(Material supplied begins)
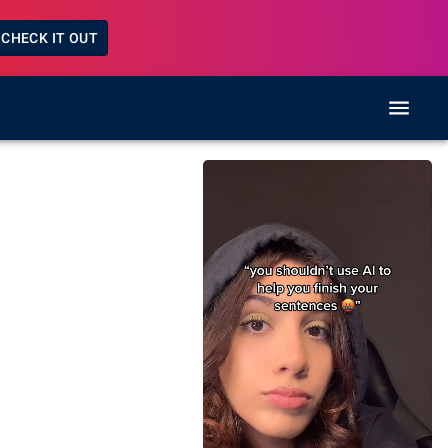
CHECK IT OUT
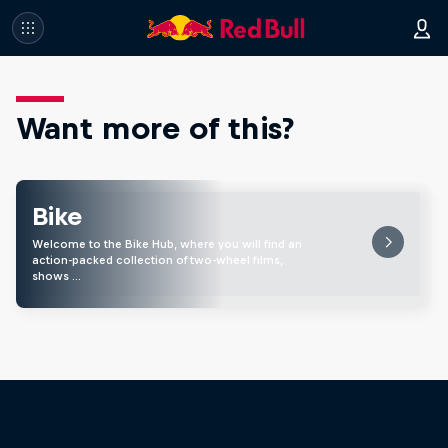
Want more of this?
Bike
Welcome to the Bike Hub, where you will find an
action-packed collection of two-wheel films,
shows …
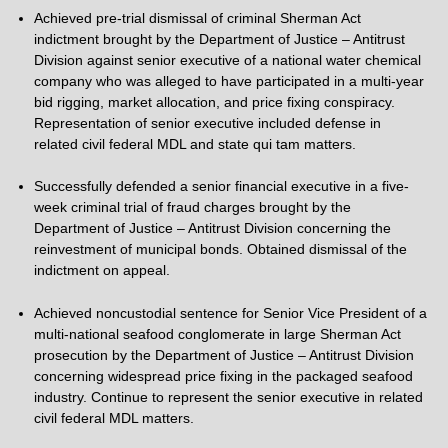
Achieved pre-trial dismissal of criminal Sherman Act
indictment brought by the Department of Justice – Antitrust
Division against senior executive of a national water chemical
company who was alleged to have participated in a multi-year
bid rigging, market allocation, and price fixing conspiracy.
Representation of senior executive included defense in
related civil federal MDL and state qui tam matters.
Successfully defended a senior financial executive in a five-
week criminal trial of fraud charges brought by the
Department of Justice – Antitrust Division concerning the
reinvestment of municipal bonds. Obtained dismissal of the
indictment on appeal.
Achieved noncustodial sentence for Senior Vice President of a
multi-national seafood conglomerate in large Sherman Act
prosecution by the Department of Justice – Antitrust Division
concerning widespread price fixing in the packaged seafood
industry. Continue to represent the senior executive in related
civil federal MDL matters.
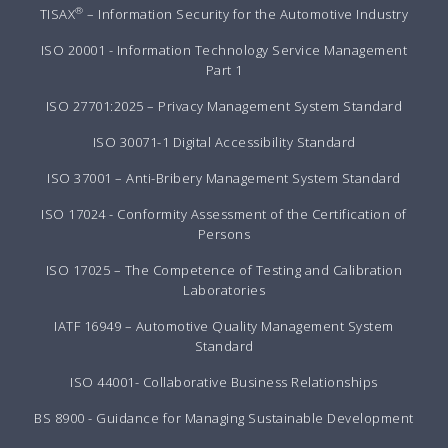
®
TISAX
– Information Security for the Automotive Industry
ISO 20001 - Information Technology Service Management
Part 1
ISO 27701:2025 – Privacy Management System Standard
ISO 30071-1 Digital Accessibility Standard
ISO 37001 – Anti-Bribery Management System Standard
ISO 17024 - Conformity Assessment of the Certification of
Persons
ISO 17025 – The Competence of Testing and Calibration
Laboratories
IATF 16949 – Automotive Quality Management System
Standard
ISO 44001- Collaborative Business Relationships
BS 8900 - Guidance for Managing Sustainable Development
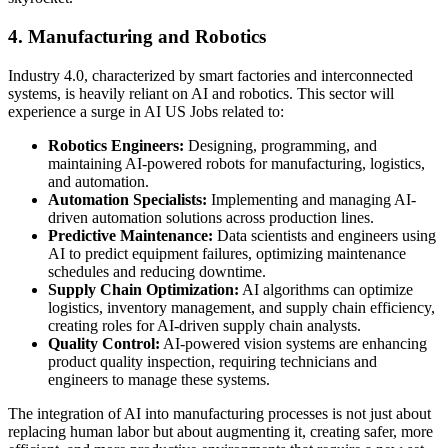
4. Manufacturing and Robotics
Industry 4.0, characterized by smart factories and interconnected
systems, is heavily reliant on AI and robotics. This sector will
experience a surge in AI US Jobs related to:
Robotics Engineers:
Designing, programming, and
maintaining AI-powered robots for manufacturing, logistics,
and automation.
Automation Specialists:
Implementing and managing AI-
driven automation solutions across production lines.
Predictive Maintenance:
Data scientists and engineers using
AI to predict equipment failures, optimizing maintenance
schedules and reducing downtime.
Supply Chain Optimization:
AI algorithms can optimize
logistics, inventory management, and supply chain efficiency,
creating roles for AI-driven supply chain analysts.
Quality Control:
AI-powered vision systems are enhancing
product quality inspection, requiring technicians and
engineers to manage these systems.
The integration of AI into manufacturing processes is not just about
replacing human labor but about augmenting it, creating safer, more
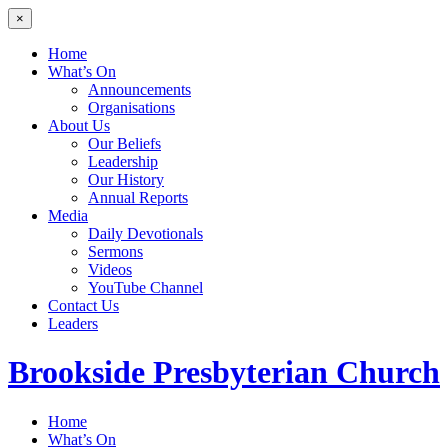
×
Home
What’s On
Announcements
Organisations
About Us
Our Beliefs
Leadership
Our History
Annual Reports
Media
Daily Devotionals
Sermons
Videos
YouTube Channel
Contact Us
Leaders
Brookside
Presbyterian Church
Home
What’s On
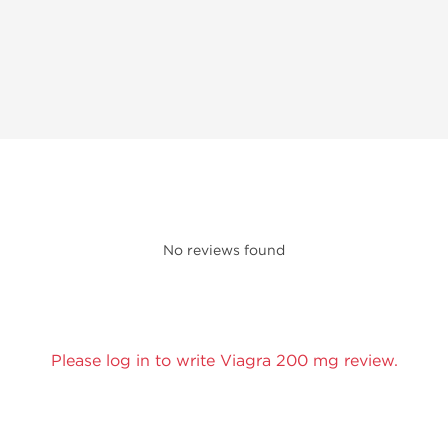
No reviews found
Please log in to write Viagra 200 mg review.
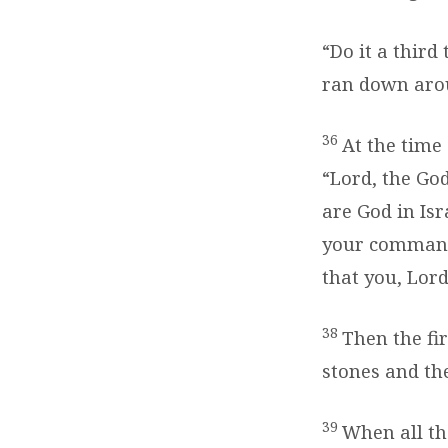
“Do it a third
ran down arou
36
At the time
“Lord, the God
are God in Isr
your comman
that you, Lord
38
Then the fir
stones and the
39
When all th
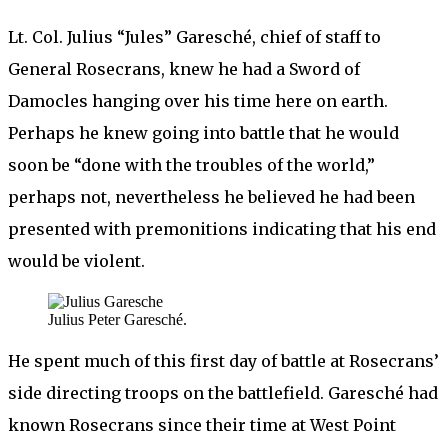
Lt. Col. Julius “Jules” Garesché, chief of staff to
General Rosecrans, knew he had a Sword of
Damocles hanging over his time here on earth.
Perhaps he knew going into battle that he would
soon be “done with the troubles of the world,”
perhaps not, nevertheless he believed he had been
presented with premonitions indicating that his end
would be violent.
Julius Peter Garesché.
He spent much of this first day of battle at Rosecrans’
side directing troops on the battlefield. Garesché had
known Rosecrans since their time at West Point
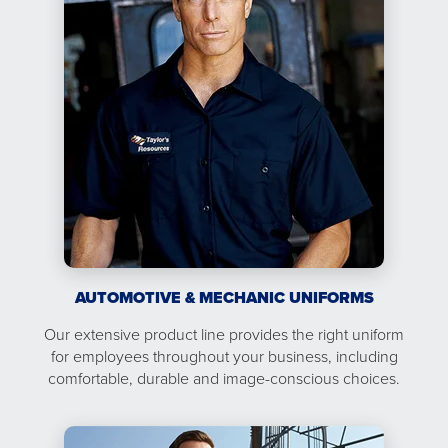
AUTOMOTIVE & MECHANIC UNIFORMS
Our extensive product line provides the right uniform
for employees throughout your business, including
comfortable, durable and image-conscious choices.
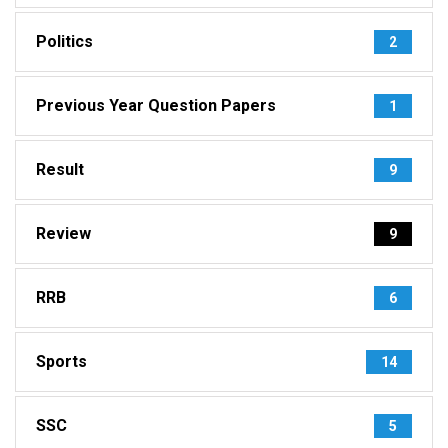
Politics
2
Previous Year Question Papers
1
Result
9
Review
9
RRB
6
Sports
14
SSC
5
(Material supplied ends)
* **Task description**: Return, in full, every line of these entries that holds "brought".

* **The answer**:
indictment brought by the Department of Justice – Antitrust
week criminal trial of fraud charges brought by the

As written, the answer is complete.